I hopped onto the "A" train this morning bound for another day at the Fox News Corner of the World. My commute from the Bronx takes about an hour or so and it gives me plenty of time to read the morning newspapers, while I bounce up and down and sideways inside the subway car.
Of particular interest today was an article that appeared in the style section of The New York Times -- our beloved nation's so-called paper of record.
The story was about man-purses. Accompanying the story were seven photographs of guys posing in various and sundry positions sashaying around with their purses. Fashion designers call them man-bags, but judging from the photos -- the only things missing from the male models are lipstick and a compact.
We owe this new metrosexual fashion trend to the French. I'm not terribly surprised. Man purses are apparently becoming just as popular as hats. The Times hailed the purses as the next best thing in high fashion. "Aggressive statement," is how they described one such bag -- made by Yves Saint Laurent. I had no idea --- they canonized purse designers.
I'm a Wal-Mart guy. And when I need dress up clothes, I'll head over to Target. Can you imagine the reaction a guy would get walking into the Talladega, Alabama Wal-Mart inquiring about man-purses?
Folks, I'm just not too sure I'd feel all that comfortable accessorizing. The way I see it --- if you can't fill all your stuff in a wallet, you've got too much stuff.
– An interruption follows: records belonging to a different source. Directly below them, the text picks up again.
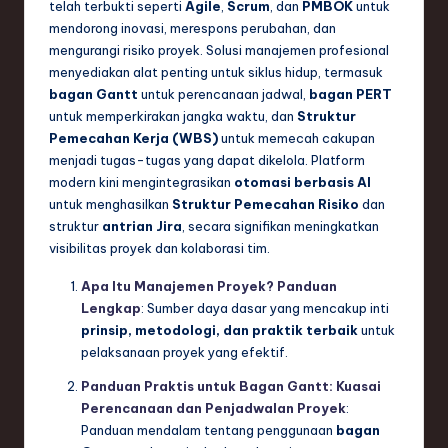
telah terbukti seperti
Agile
,
Scrum
, dan
PMBOK
untuk
mendorong inovasi, merespons perubahan, dan
mengurangi risiko proyek. Solusi manajemen profesional
menyediakan alat penting untuk siklus hidup, termasuk
bagan Gantt
untuk perencanaan jadwal,
bagan PERT
untuk memperkirakan jangka waktu, dan
Struktur
Pemecahan Kerja (WBS)
untuk memecah cakupan
menjadi tugas-tugas yang dapat dikelola. Platform
modern kini mengintegrasikan
otomasi berbasis AI
untuk menghasilkan
Struktur Pemecahan Risiko
dan
struktur
antrian Jira
, secara signifikan meningkatkan
visibilitas proyek dan kolaborasi tim.
Apa Itu Manajemen Proyek? Panduan
Lengkap
: Sumber daya dasar yang mencakup inti
prinsip, metodologi, dan praktik terbaik
untuk
pelaksanaan proyek yang efektif.
Panduan Praktis untuk Bagan Gantt: Kuasai
Perencanaan dan Penjadwalan Proyek
:
Panduan mendalam tentang penggunaan
bagan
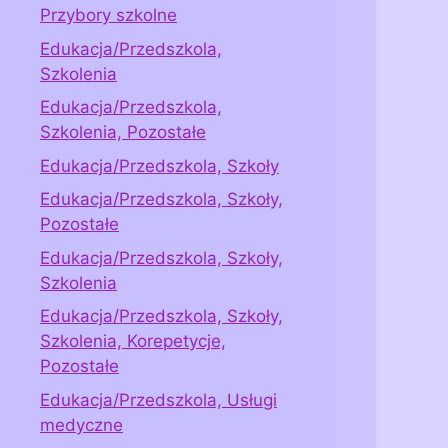
Przybory szkolne
Edukacja/Przedszkola,
Szkolenia
Edukacja/Przedszkola,
Szkolenia, Pozostałe
Edukacja/Przedszkola, Szkoły
Edukacja/Przedszkola, Szkoły,
Pozostałe
Edukacja/Przedszkola, Szkoły,
Szkolenia
Edukacja/Przedszkola, Szkoły,
Szkolenia, Korepetycje,
Pozostałe
Edukacja/Przedszkola, Usługi
medyczne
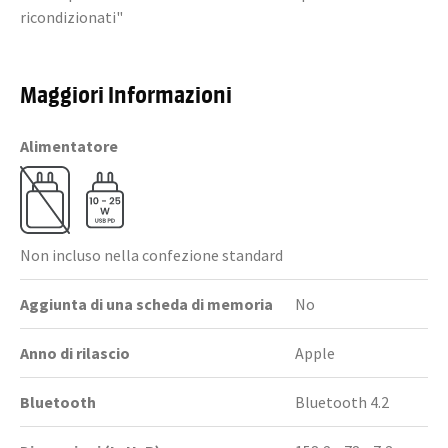
ricondizionati"
Maggiori Informazioni
Alimentatore
Non incluso nella confezione standard
Aggiunta di una scheda di memoria
No
Anno di rilascio
Apple
Bluetooth
Bluetooth 4.2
It was somewhere between 125th Street and Columbus Circle that I had something of an ephiphany. I've discovered the difference between American men and Frenchmen. American men haul their stuff around in pickup trucks. The French carry purses.
That could very well explain why they were unable to defend their women and their country during the Great War. No offense to France, but it's sort of hard to fight the enemy with a purse dangling from your shoulder.
I decided to bounce the idea around the newsroom. Most of the guys here agree --- girly man-purses just aren't all that cool.
Kevin the tape editor hails from Williamsburg, a sort of chic, edgy, hipster enclave in Brooklyn. He has a man-purse --- but his mom bought it for him. And while he certainly considers himself a guy's guy, Kevin said that he would not rule out purchasing a man bag. He says he would not be caught dead carrying a purse. And friends, that's my point.
I suppose there is a distinction between a man purse and a man bag. And if your mom or girlfriend buys you one --- you're obligated to haul it around.
I'm sure France is a nice place, but we must draw a line in the sand.
We will be glad to take French Fries and French Toast --- but I'll take a pass on the man purse.